Jesus is not trying to abolish civil government.
He's not trying to abolish criminal penalties. He's trying to tell his disciples there are times when you would, in fact, have a legal recourse to punish somebody who has hurt you.
But as a Christian, you can forgo that. You can give up your right to retaliate. You can be generous hearted.
You cannot press charges. You can be in the presence of a man who's knocked your eye out and you deserve to take his. But you say, I don't want to take your eye out.
That won't give me my eye back. Why would I want to take your eye? You'll be happier with your eyes.

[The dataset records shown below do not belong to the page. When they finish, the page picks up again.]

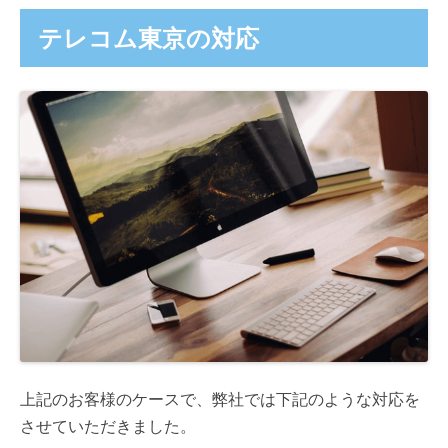
テレコム東京の対応
上記のお客様のケースで、弊社では下記のような対応を
させていただきました。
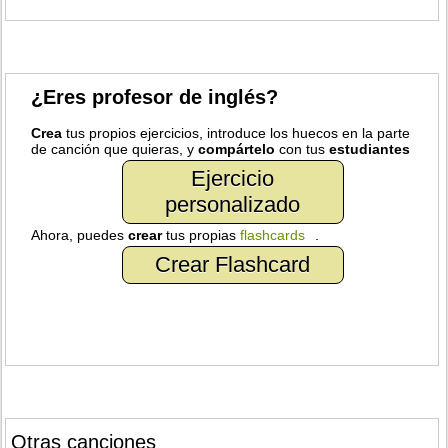
¿Eres profesor de inglés?
Crea
tus propios ejercicios, introduce los huecos en la parte
de canción que quieras, y
compártelo
con tus
estudiantes
Ejercicio
personalizado
Ahora, puedes
crear
tus propias
flashcards
.
Crear Flashcard
Otras canciones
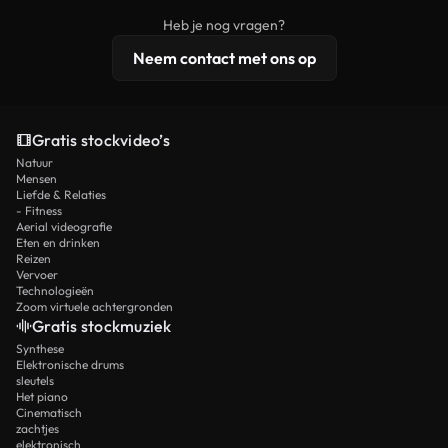
beelden, 4K-resolutie en uitgebreidere
Heb je nog vragen?
licentiebescherming omvat.
Neem contact met ons op
Gratis stockvideo’s
Natuur
Mensen
Liefde & Relaties
- Fitness
Aerial videografie
Eten en drinken
Reizen
Vervoer
Technologieën
Zoom virtuele achtergronden
Gratis stockmuziek
Synthese
Elektronische drums
sleutels
Het piano
Cinematisch
zachtjes
elektronisch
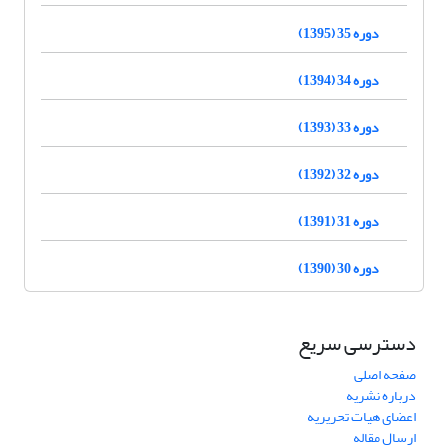
دوره 35 (1395)
دوره 34 (1394)
دوره 33 (1393)
دوره 32 (1392)
دوره 31 (1391)
دوره 30 (1390)
دسترسی سریع
صفحه اصلی
درباره نشریه
اعضای هیات تحریریه
ارسال مقاله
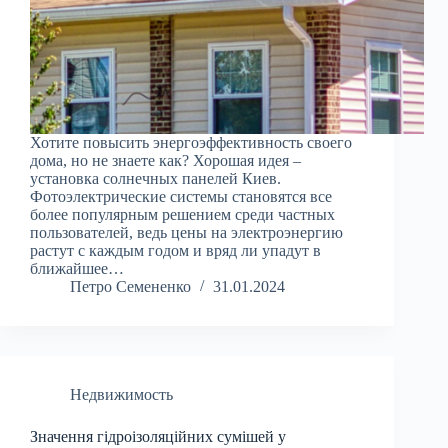
Хотите повысить энергоэффективность своего
дома, но не знаете как? Хорошая идея –
установка солнечных панелей Киев.
Фотоэлектрические системы становятся все
более популярным решением среди частных
пользователей, ведь цены на электроэнергию
растут с каждым годом и вряд ли упадут в
ближайшее…
Петро Семененко
31.01.2024
Недвижимость
Значення гідроізоляційних сумішей у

I'll let you keep them both because I care about you, even though you're my enemy.
That's in the context of loving your enemies and doing good to those who persecute you. The point he's making is as an individual, a Christian does not have to press his rights, but he's not denying that an eye for an eye is a good principle for the courts to follow. He's not he's not giving the courts some other standard to go by.
Some people say, well, you know, yeah, murder should be punished, but killing him, that's that's a bit severe. Why don't we just give him life imprisonment? Well, I guess the issue is once we've decided that a criminal should be punished, we've already decided that turning the other cheek is not what we're talking about. Right.
If the judges are supposed to punish criminals at all, then it means that turning
the other cheek is not instructions to the courts. It's instructions to individuals in relationships with people who are hostile to them. But the courts have an obligation to the victims and to God to uphold justice and therefore to punish the criminals.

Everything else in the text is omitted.